As she lay there in the leafy glooms of the dwarf ivory-nut palms, he looked down on her sleeping face till the soft-lashed eyelids seemed to be two tiny graves wherein lay buried all the purest passion of his dreams.

Up in the tall, dark-green-fingered palms a strange yellow iris bird was singing. And it seemed to him that it had come to serenade him in his loneliness and whistle some hope into his heart. Then it flew away, and he, too, lay down and slept till once more the great tropic night crept with stars over that wild, godforsaken forest coast. He heard the call of the red-wings in the jungle and the forest that ran sheer to the rugged mountains that overlooked the shore. It seemed that he and she dwelt alone in all that primitive world of sombre forest lands and interminable gullies.

“Gabrielle, we must get away from here,” he said, as she stood beside him trembling. She had just awakened from a dream that had given her Hillary’s love and the security of civilisation far from the unreal world of jungle that met her eyes.

“Come on, Gabrielle.” The girl took his hand like an obedient child, and then walked with him out on to the reefs where the waves came hurrying in, tossing their white, foamy hands by the caves and coral bars. Neither spoke one word about the arranged trip up the coast to the settlements, and of the Lubeck, N.G.L. steamer, and all that Ulysses had so carefully planned, so that they might not be stranded on that dreadful, fever-stricken coast. It seemed that they had read each other’s souls and by instinctive communion stood there caring not where their steps might take them so long as they were together.

As they stood there at the edge of the promontory, beneath the bright stars, Hillary half imagined he stood again on the old hulk off Bougainville; the two dead screw-pines ahead of them looked just like the rotting masts of an old wreck.

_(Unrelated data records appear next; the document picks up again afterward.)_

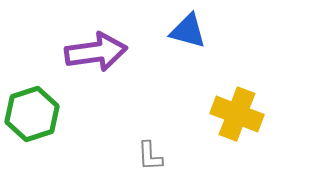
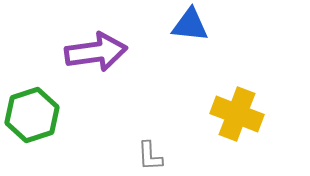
blue triangle: moved 2 px right, 6 px up; rotated 9 degrees counterclockwise
green hexagon: moved 1 px down
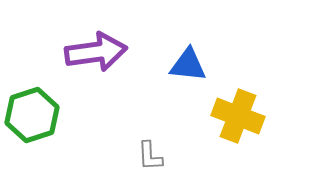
blue triangle: moved 2 px left, 40 px down
yellow cross: moved 1 px right, 2 px down
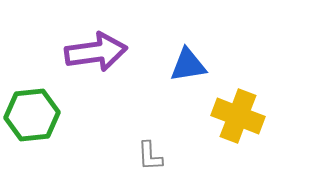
blue triangle: rotated 15 degrees counterclockwise
green hexagon: rotated 12 degrees clockwise
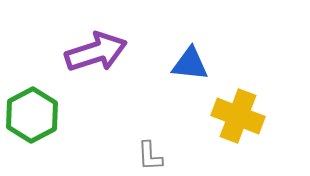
purple arrow: rotated 10 degrees counterclockwise
blue triangle: moved 2 px right, 1 px up; rotated 15 degrees clockwise
green hexagon: rotated 22 degrees counterclockwise
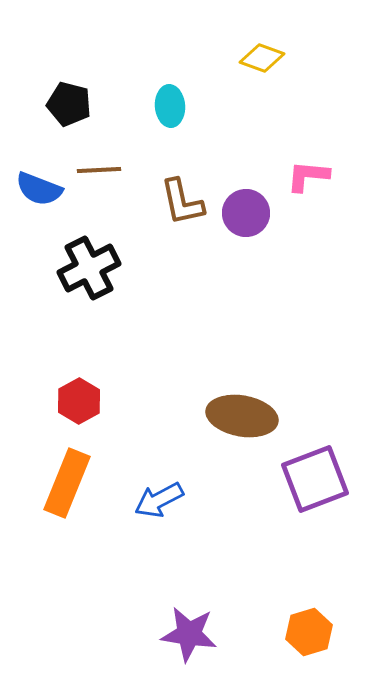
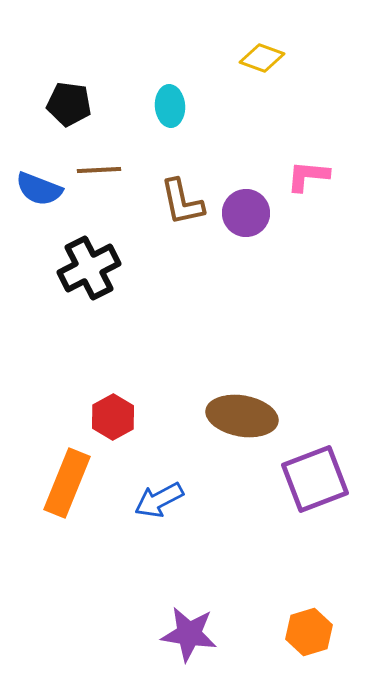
black pentagon: rotated 6 degrees counterclockwise
red hexagon: moved 34 px right, 16 px down
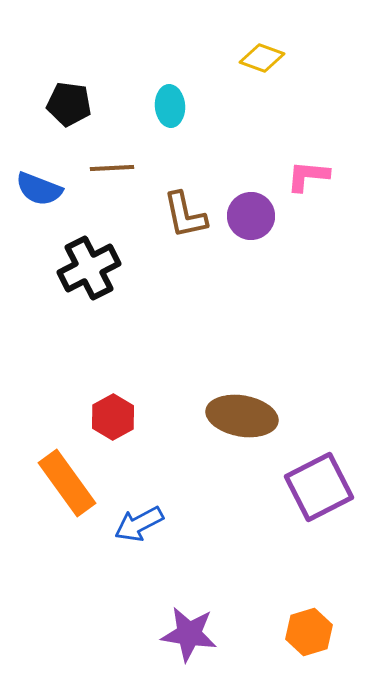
brown line: moved 13 px right, 2 px up
brown L-shape: moved 3 px right, 13 px down
purple circle: moved 5 px right, 3 px down
purple square: moved 4 px right, 8 px down; rotated 6 degrees counterclockwise
orange rectangle: rotated 58 degrees counterclockwise
blue arrow: moved 20 px left, 24 px down
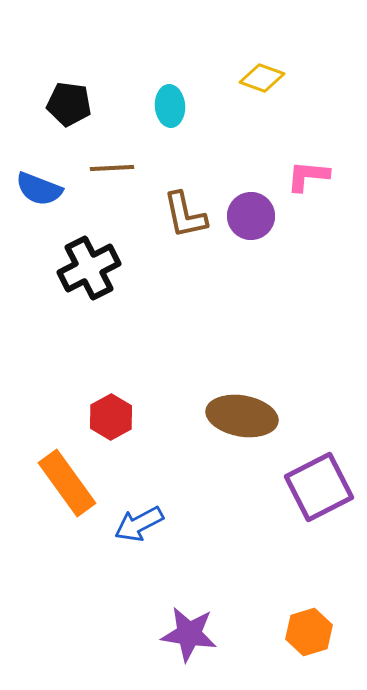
yellow diamond: moved 20 px down
red hexagon: moved 2 px left
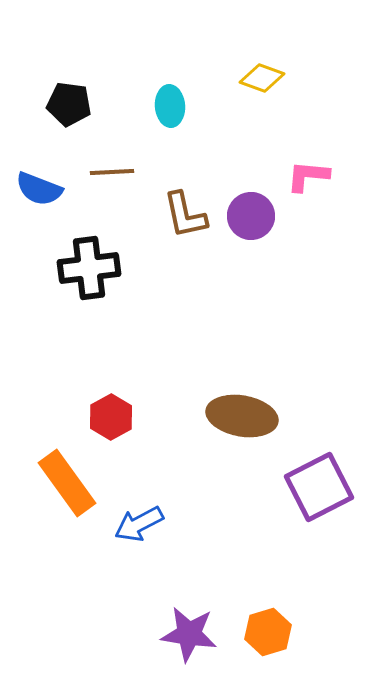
brown line: moved 4 px down
black cross: rotated 20 degrees clockwise
orange hexagon: moved 41 px left
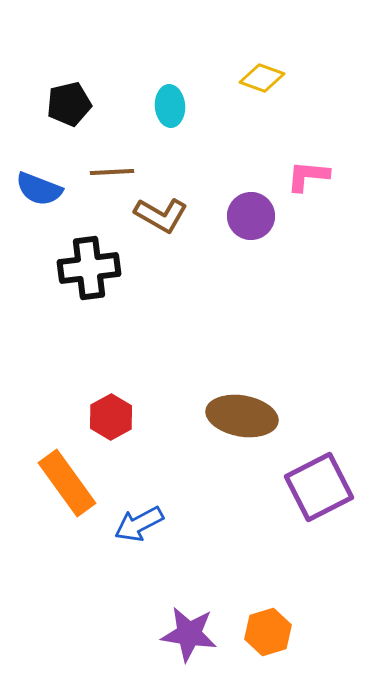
black pentagon: rotated 21 degrees counterclockwise
brown L-shape: moved 24 px left; rotated 48 degrees counterclockwise
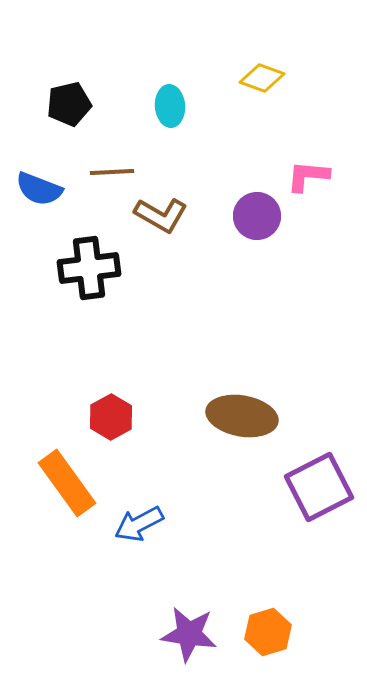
purple circle: moved 6 px right
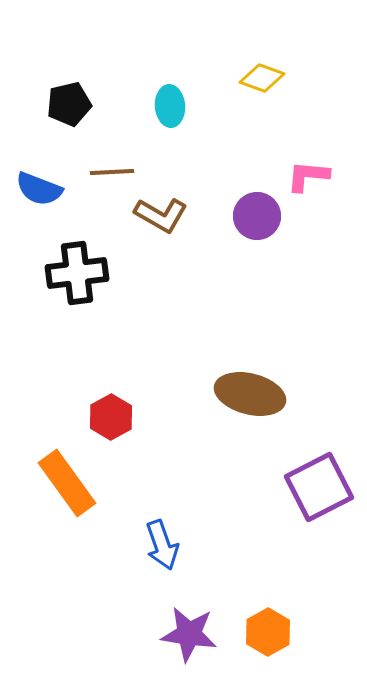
black cross: moved 12 px left, 5 px down
brown ellipse: moved 8 px right, 22 px up; rotated 4 degrees clockwise
blue arrow: moved 23 px right, 21 px down; rotated 81 degrees counterclockwise
orange hexagon: rotated 12 degrees counterclockwise
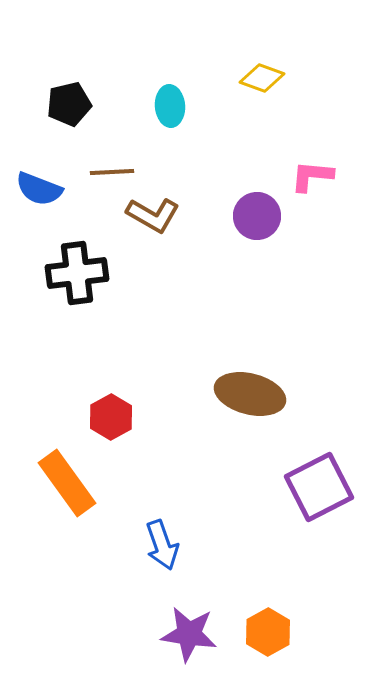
pink L-shape: moved 4 px right
brown L-shape: moved 8 px left
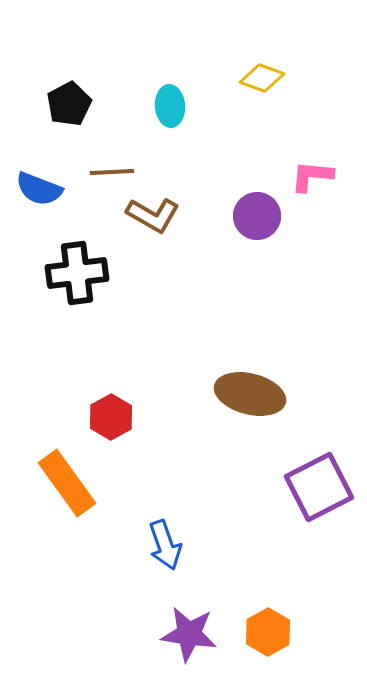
black pentagon: rotated 15 degrees counterclockwise
blue arrow: moved 3 px right
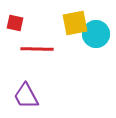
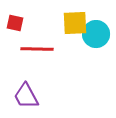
yellow square: rotated 8 degrees clockwise
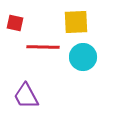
yellow square: moved 1 px right, 1 px up
cyan circle: moved 13 px left, 23 px down
red line: moved 6 px right, 2 px up
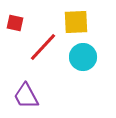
red line: rotated 48 degrees counterclockwise
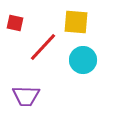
yellow square: rotated 8 degrees clockwise
cyan circle: moved 3 px down
purple trapezoid: rotated 60 degrees counterclockwise
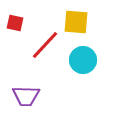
red line: moved 2 px right, 2 px up
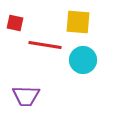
yellow square: moved 2 px right
red line: rotated 56 degrees clockwise
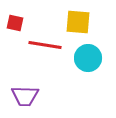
cyan circle: moved 5 px right, 2 px up
purple trapezoid: moved 1 px left
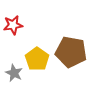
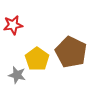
brown pentagon: rotated 16 degrees clockwise
gray star: moved 3 px right, 2 px down; rotated 12 degrees counterclockwise
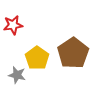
brown pentagon: moved 2 px right, 1 px down; rotated 12 degrees clockwise
yellow pentagon: moved 1 px up
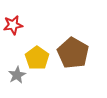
brown pentagon: rotated 8 degrees counterclockwise
gray star: rotated 30 degrees clockwise
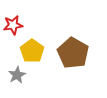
yellow pentagon: moved 5 px left, 7 px up
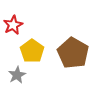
red star: rotated 18 degrees counterclockwise
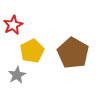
yellow pentagon: rotated 10 degrees clockwise
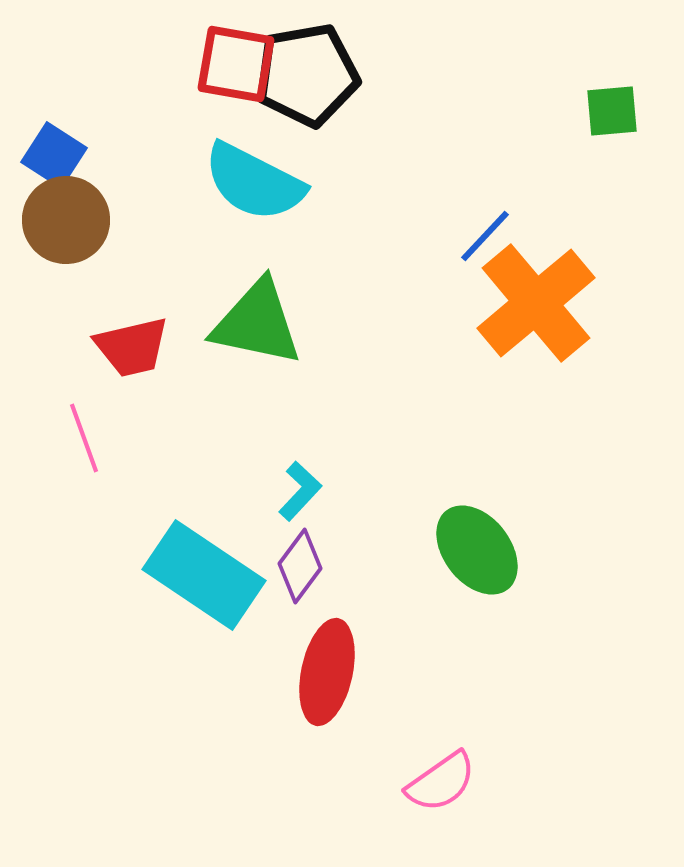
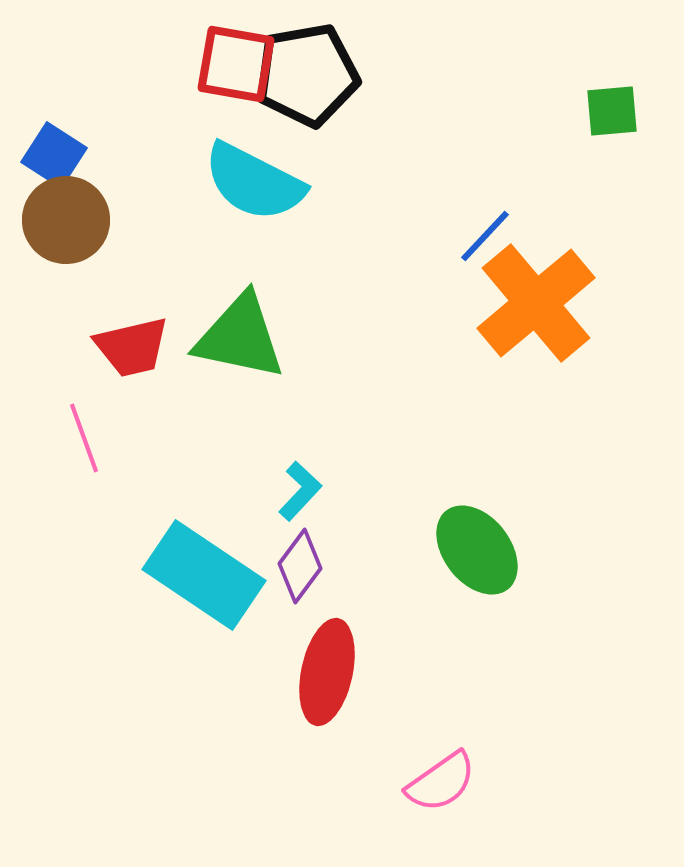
green triangle: moved 17 px left, 14 px down
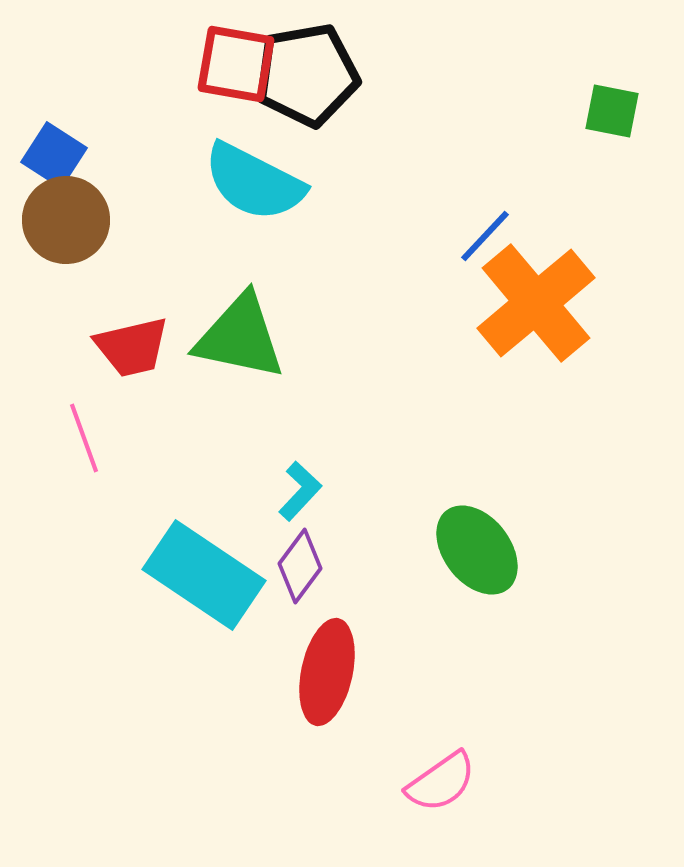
green square: rotated 16 degrees clockwise
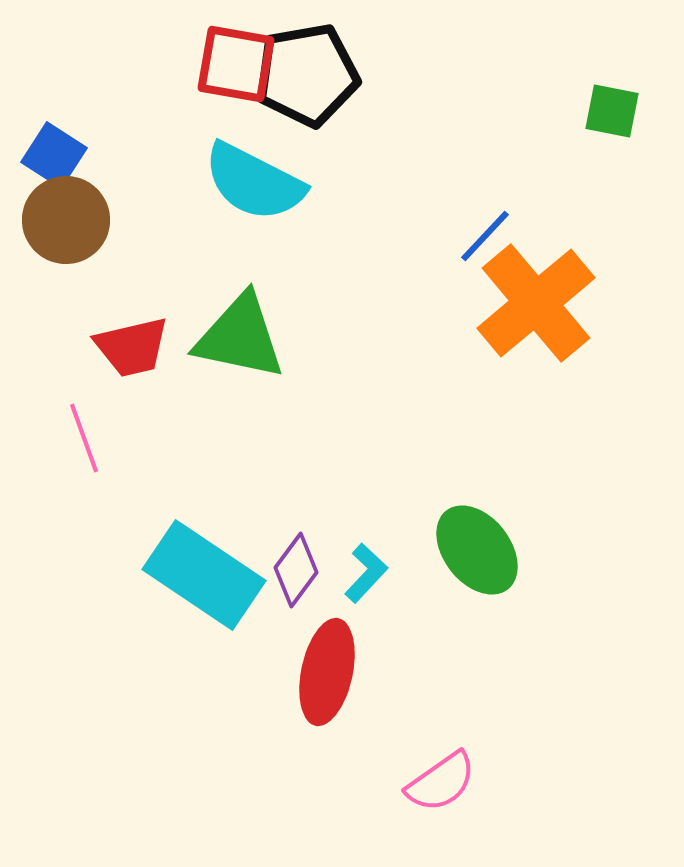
cyan L-shape: moved 66 px right, 82 px down
purple diamond: moved 4 px left, 4 px down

“Come nearer, dearest,” said the young apprentice, just as he had done on the derelict hulk. Then he said: “Gabrielle, don’t cry, dearest. I love you with all my heart and soul. I realise now how you must have felt that night on the old hulk off Bougainville, when you wanted me to jump into the sea and die with you.”

He pulled her softly towards him, rained impassioned kisses on her mouth and once more looked down into the depths of her eyes. Their lips met again and again. He placed his fingers in the folds of her glorious hair and breathed the music of his soul into her ears.

Like some herald of a phantom day, a great radiance flushed the horizon—it was the moon rising far out to sea. It was then that Hillary looked into the girl’s eyes and said tenderly: “Is this to be the end, dearest?”

“I’ll go anywhere with you,” said Gabrielle.

A soft drift of wind came across the hot seas, ruffled the glassy deep swell of the ocean, blowing Gabrielle’s tresses out as she stood there. Nor did the torn blue blouse, the dilapidated shoes and her jungle-scratched face impair her beauty.